AIM OF THE TASK |
No pictures belong in the copy. Retype exactly, and only, the stretch of lines below from the one with "jeżeli administrator włączył" through the one with "JACK & JONES".

RECORD EXCERPTS |
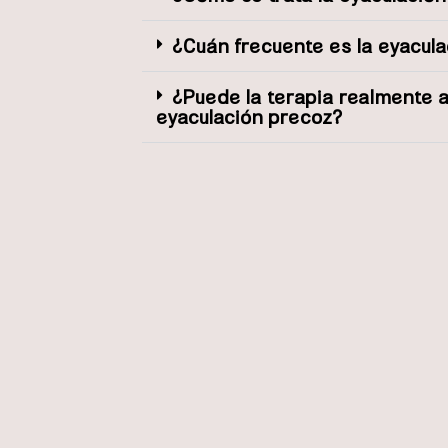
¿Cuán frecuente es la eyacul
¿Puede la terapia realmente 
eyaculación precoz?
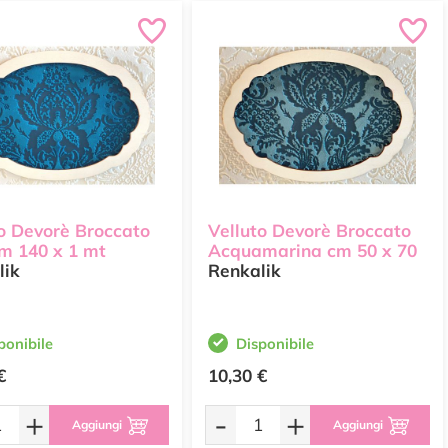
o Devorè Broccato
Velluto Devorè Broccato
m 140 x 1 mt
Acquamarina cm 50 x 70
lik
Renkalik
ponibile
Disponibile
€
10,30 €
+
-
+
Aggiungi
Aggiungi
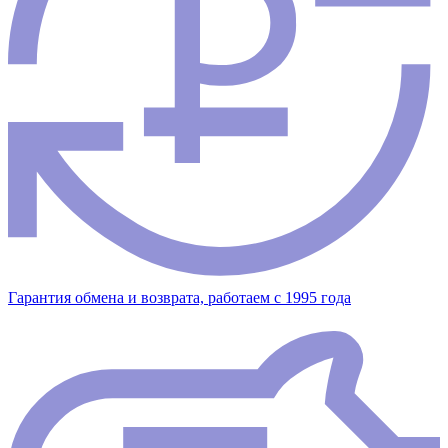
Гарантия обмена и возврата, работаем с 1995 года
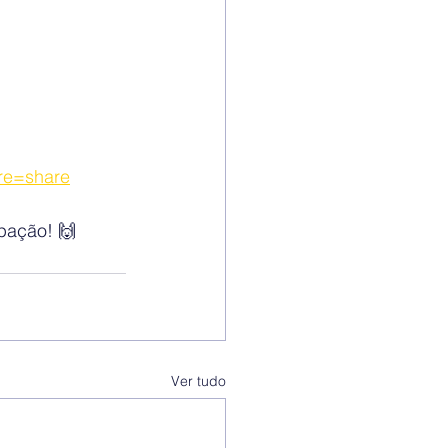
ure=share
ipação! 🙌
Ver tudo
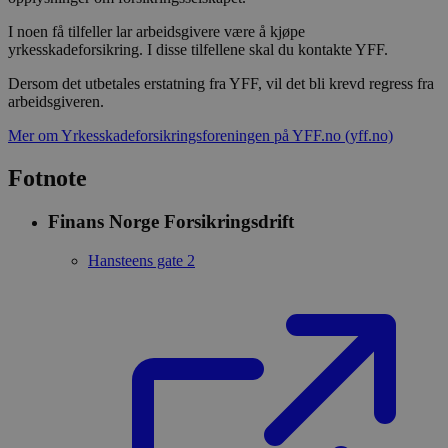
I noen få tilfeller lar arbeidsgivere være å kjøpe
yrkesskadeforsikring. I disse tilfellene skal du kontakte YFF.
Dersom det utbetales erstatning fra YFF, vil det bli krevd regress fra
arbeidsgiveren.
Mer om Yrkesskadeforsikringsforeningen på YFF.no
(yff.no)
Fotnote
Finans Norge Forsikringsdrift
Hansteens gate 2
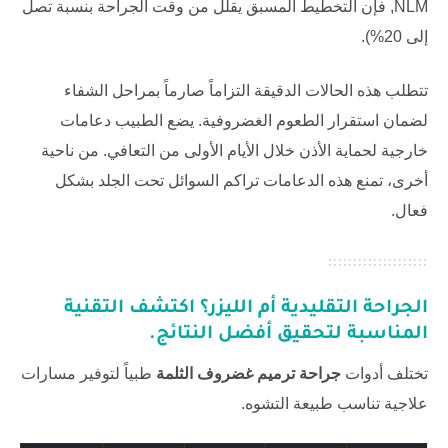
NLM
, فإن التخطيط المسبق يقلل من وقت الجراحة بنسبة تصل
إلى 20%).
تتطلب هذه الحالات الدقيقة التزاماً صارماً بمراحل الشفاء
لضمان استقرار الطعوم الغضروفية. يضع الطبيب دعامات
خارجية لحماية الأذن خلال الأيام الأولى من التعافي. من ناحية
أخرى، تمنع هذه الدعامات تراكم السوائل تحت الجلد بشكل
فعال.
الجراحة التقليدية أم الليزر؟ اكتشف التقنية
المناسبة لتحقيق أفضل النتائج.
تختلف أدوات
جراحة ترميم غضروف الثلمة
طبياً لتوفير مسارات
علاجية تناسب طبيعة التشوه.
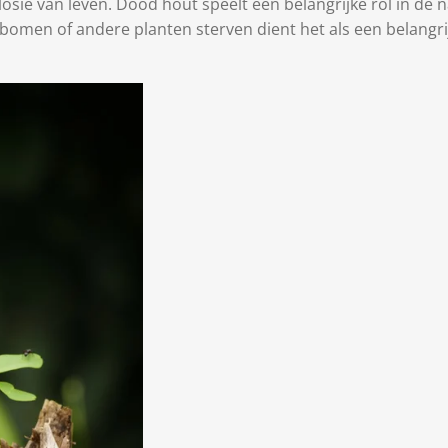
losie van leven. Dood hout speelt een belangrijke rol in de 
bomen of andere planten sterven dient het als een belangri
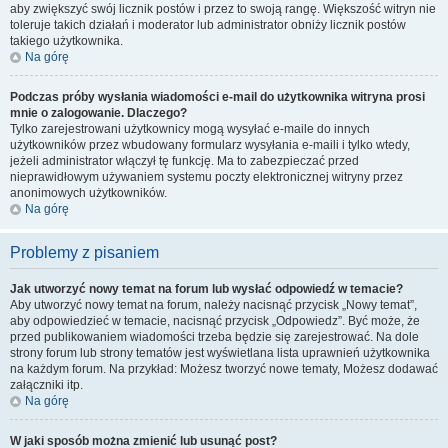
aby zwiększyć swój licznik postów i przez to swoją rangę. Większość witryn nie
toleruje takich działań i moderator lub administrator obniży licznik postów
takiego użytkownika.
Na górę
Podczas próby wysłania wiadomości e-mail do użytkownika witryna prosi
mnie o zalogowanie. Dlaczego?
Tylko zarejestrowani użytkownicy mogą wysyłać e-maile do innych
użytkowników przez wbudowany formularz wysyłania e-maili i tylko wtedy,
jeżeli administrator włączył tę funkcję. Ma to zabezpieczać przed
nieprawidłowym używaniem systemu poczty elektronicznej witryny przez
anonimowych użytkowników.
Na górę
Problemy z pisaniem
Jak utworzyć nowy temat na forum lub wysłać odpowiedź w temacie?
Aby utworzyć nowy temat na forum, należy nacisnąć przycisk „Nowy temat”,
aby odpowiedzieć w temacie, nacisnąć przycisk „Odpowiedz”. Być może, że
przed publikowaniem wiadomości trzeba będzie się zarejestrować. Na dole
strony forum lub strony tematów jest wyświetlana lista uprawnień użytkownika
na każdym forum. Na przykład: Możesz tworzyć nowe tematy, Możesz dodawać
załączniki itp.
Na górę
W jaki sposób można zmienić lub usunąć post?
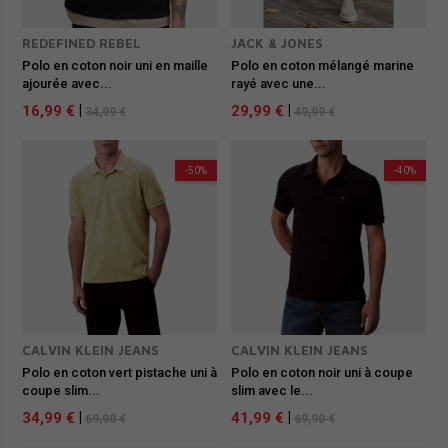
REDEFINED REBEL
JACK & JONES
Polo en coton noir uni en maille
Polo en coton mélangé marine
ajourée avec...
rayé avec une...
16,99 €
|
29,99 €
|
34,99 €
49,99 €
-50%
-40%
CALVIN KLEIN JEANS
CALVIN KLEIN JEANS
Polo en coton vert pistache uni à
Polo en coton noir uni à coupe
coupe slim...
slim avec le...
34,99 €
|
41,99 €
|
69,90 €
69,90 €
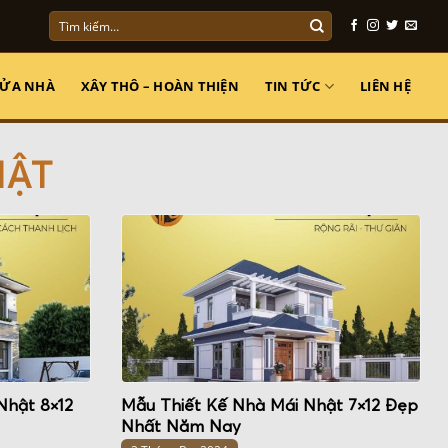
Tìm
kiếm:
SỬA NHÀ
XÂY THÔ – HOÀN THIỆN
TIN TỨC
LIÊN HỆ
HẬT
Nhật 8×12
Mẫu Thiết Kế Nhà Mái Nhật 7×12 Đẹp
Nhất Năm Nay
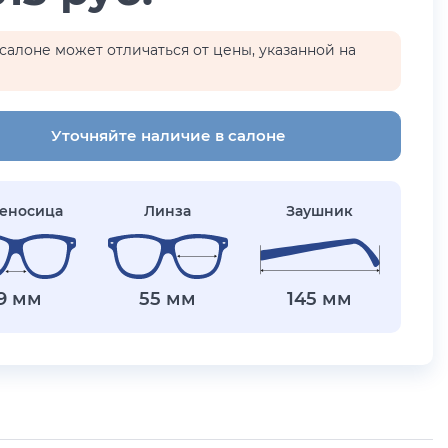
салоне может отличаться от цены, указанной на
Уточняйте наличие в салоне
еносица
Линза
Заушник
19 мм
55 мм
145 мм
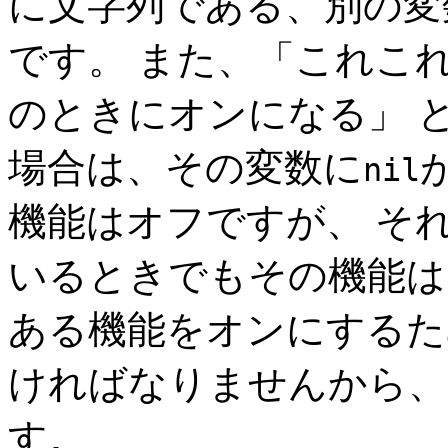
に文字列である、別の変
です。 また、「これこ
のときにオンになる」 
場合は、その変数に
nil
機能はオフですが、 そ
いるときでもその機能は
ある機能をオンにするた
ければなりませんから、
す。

==

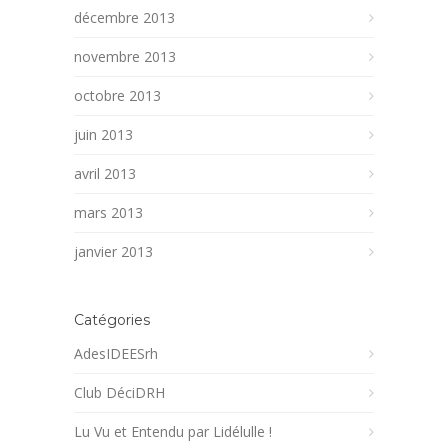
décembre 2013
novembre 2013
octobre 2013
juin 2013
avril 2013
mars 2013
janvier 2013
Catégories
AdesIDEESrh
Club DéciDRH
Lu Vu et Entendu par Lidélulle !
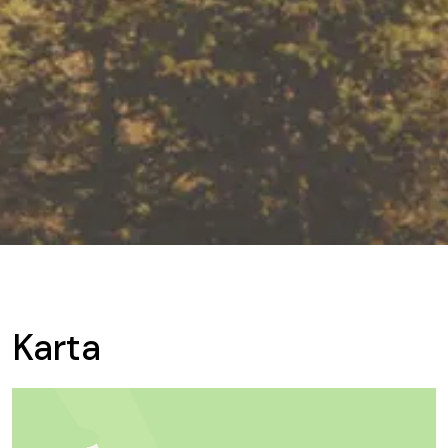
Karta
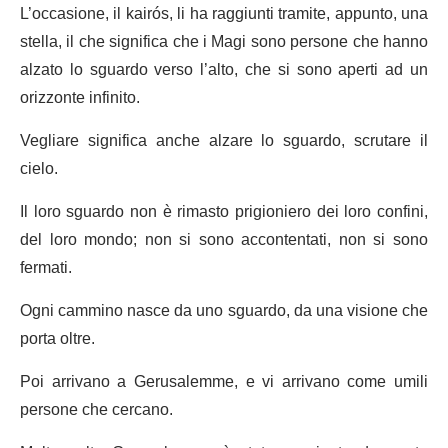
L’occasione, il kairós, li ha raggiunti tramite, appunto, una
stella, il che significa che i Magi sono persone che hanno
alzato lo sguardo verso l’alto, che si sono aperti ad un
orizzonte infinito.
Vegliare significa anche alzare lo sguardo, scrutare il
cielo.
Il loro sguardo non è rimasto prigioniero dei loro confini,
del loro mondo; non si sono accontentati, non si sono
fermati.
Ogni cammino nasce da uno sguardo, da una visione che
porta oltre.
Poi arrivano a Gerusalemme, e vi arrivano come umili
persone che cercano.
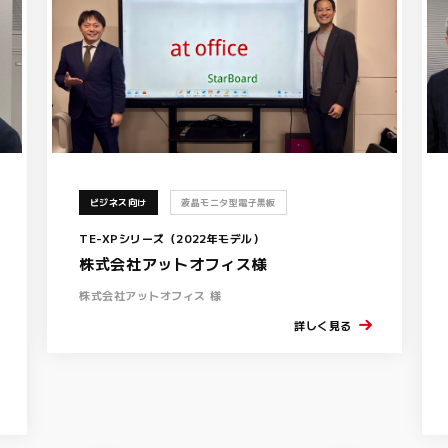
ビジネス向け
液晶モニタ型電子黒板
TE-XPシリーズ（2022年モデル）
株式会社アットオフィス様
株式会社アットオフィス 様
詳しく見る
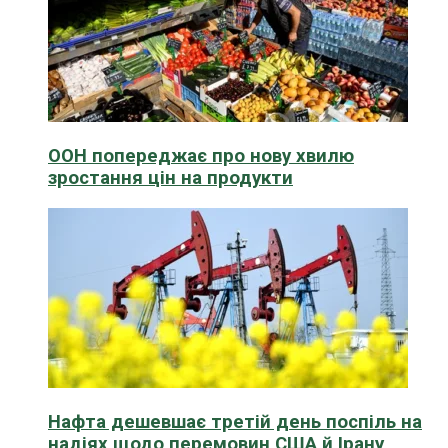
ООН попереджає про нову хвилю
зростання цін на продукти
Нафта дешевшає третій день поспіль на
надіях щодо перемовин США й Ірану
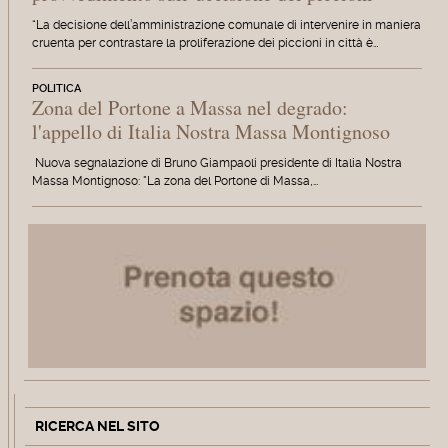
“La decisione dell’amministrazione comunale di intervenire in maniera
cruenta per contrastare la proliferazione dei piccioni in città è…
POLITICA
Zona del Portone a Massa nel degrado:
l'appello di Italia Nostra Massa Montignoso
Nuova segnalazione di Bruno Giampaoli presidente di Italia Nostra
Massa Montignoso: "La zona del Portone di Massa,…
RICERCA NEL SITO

* * *

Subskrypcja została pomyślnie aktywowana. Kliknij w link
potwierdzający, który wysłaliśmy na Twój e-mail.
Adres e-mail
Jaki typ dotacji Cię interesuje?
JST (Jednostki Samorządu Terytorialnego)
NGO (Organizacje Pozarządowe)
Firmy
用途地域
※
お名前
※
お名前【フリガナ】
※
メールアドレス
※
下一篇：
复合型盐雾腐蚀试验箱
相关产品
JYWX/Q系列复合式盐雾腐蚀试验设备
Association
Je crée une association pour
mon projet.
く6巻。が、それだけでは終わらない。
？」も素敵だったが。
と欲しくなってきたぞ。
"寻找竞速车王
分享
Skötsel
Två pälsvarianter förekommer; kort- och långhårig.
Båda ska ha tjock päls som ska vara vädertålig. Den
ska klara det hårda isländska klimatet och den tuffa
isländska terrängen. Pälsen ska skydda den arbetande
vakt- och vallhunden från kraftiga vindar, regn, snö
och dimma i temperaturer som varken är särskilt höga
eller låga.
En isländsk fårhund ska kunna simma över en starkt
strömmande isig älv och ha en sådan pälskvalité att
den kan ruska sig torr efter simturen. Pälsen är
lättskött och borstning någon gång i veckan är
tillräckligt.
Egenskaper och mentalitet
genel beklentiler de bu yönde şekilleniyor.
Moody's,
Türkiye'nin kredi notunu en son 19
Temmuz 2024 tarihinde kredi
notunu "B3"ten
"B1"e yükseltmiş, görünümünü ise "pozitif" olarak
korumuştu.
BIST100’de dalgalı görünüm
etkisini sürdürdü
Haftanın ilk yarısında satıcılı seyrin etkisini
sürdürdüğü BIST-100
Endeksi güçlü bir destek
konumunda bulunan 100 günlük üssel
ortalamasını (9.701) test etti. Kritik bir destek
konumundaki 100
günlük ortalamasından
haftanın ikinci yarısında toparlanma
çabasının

EXPECTED OUTPUT |
jeżeli administrator włączył tę funkcję. Ma to zabezpieczać przed
nieprawidłowym używaniem systemu poczty elektronicznej witryny przez
anonimowych użytkowników.
Na górę
Problemy z pisaniem
Jak utworzyć nowy temat na forum lub wysłać odpowiedź w temacie?
Aby utworzyć nowy temat na forum, należy nacisnąć przycisk „Nowy temat”,
aby odpowiedzieć w temacie, nacisnąć przycisk „Odpowiedz”. Być może, że
przed publikowaniem wiadomości trzeba będzie się zarejestrować. Na dole
strony forum lub strony tematów jest wyświetlana lista uprawnień użytkownika
na każdym forum. Na przykład: Możesz tworzyć nowe tematy, Możesz dodawać
załączniki itp.
Na górę
W jaki sposób można zmienić lub usunąć post?
REDEFINED REBEL
JACK & JONES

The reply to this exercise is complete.